Local vs. global differential privacy

Part of a series on differential privacy. You might want to start with the previous articles below!

  1. Why differential privacy is awesome presents a non-technical explanation of the definition.
  2. Differential privacy in (a bit) more detail introduces the formal definition, with very little math.
  3. Differential privacy in practice (easy version) explains how to make simple statistics differentially private.
  4. Almost differential privacy describes how to publish private histograms without knowing the categories in advance.
  5. Local vs. global differential privacy (this article) presents the two main models of differential privacy, depending on the context.
  6. The privacy loss random variable explains the real meaning of (ε,δ)(ε,δ)-differential privacy.

 


When people talk about differential privacy, they don't always have the same thing in mind. People agree on the definition, but context also matters a lot. There are two "flavors" of differential privacy: the global model and the local model. In this post, I'll first explain the difference between the two options. Then, I'll give a glimpse of an exciting new idea that combines them.

What do I mean by "context"? In abstract terms, a differentially private algorithm transforms an input into an output.

 

Diagram "raw input" → "anonymized output", with "magic" on the arrow.

 

The main difference will be: who has access to the raw input?

Global differential privacy

In the global model of differential privacy, a central aggregator has access to the real data. What is this "aggregator"? Typically, it's a service or a research organization collecting data about individuals. In this model, each user sends their data to this aggregator without noise. The aggregator takes this data, and transforms it with a differentially private mechanism.

 

 

 

The differentially private mechanism is only applied once, at the end of the process. The aggregator can then e.g. publish the result or share it with third parties.

This model has one big advantage: accuracy. In the global model, you usually don't need to add a lot of noise to get valuable results with a low εε. Remember when I explained how to release statistics or histograms using differential privacy? These examples were using this global model. It worked pretty well: only a little noise was needed to hide someone in a count.

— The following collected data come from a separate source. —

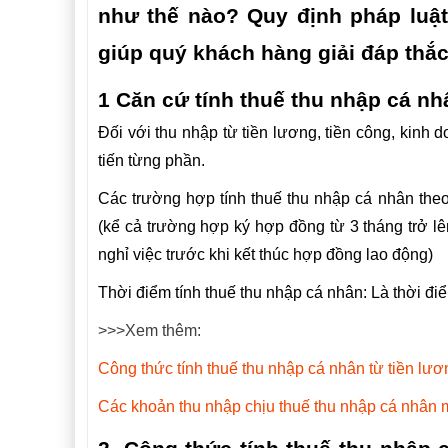
như thế nào? Quy định pháp luật
giúp quý khách hàng giải đáp thắc
1 Căn cứ tính thuế thu nhập cá nh
Đối với thu nhập từ tiền lương, tiền công, kinh d
tiến từng phần.
Các trường hợp tính thuế thu nhập cá nhân theo
(kể cả trường hợp ký hợp đồng từ 3 tháng trở l
nghỉ việc trước khi kết thúc hợp đồng lao động)
Thời điểm tính thuế thu nhập cá nhân: Là thời điểm
>>>Xem thêm:
Công thức tính thuế thu nhập cá nhân từ tiền lươ
Các khoản thu nhập chịu thuế thu nhập cá nhân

Where's the catch, then? Well, the central aggregator needs to know the real data. In the scenarios above, we added noise to real counts. This is only possible if we know the true numbers in the first place… To enable this, each user has to trust the aggregator enough to share data with it. That might be difficult: the aggregator can be an untrusted company or government. Also, with the global model, all the data is collected in one place. It increases the risk of catastrophic failure, for example if the aggregator gets hacked and leaks all the data.

The most famous real-world example of the global model is probably the US Census. In 2020, the US Census will use differential privacy to anonymize the data before publication. This is pretty exciting! You can read more about it here.

Local differential privacy

What's the alternative, then? It's the local model of differential privacy. In this model, there is still an aggregator, but they no longer have access to the real data. Instead, each user applies a differentially private mechanism to their own data. And they only send their data to the aggregator once it's already anonymized.

 

 

 

After collecting this noisy data, the aggregator can compute some statistics, and publish them. This last step doesn't need to be differentially private: the data is anonymous to begin with. In theory, the aggregator could publish the entire dataset they collected.

The big advantage of this model is that it no longer requires trust. Since each user is protecting their own data, they're safe even if the aggregator is malicious. This makes the local model well-suited to situations where trust is difficult to get. And we already saw an example of this! Remember the survey about drug use that used randomized response to gather data. The scheme allowed subjects to answer honestly without admitting to breaking the law. This is a typical application of the local model.

Can you guess the drawback of this model? Since each user must add noise to their own data, the total noise is much larger. You typically need many more users than in the global model to get useful results. To mitigate this problem, practical applications often use high values of εε.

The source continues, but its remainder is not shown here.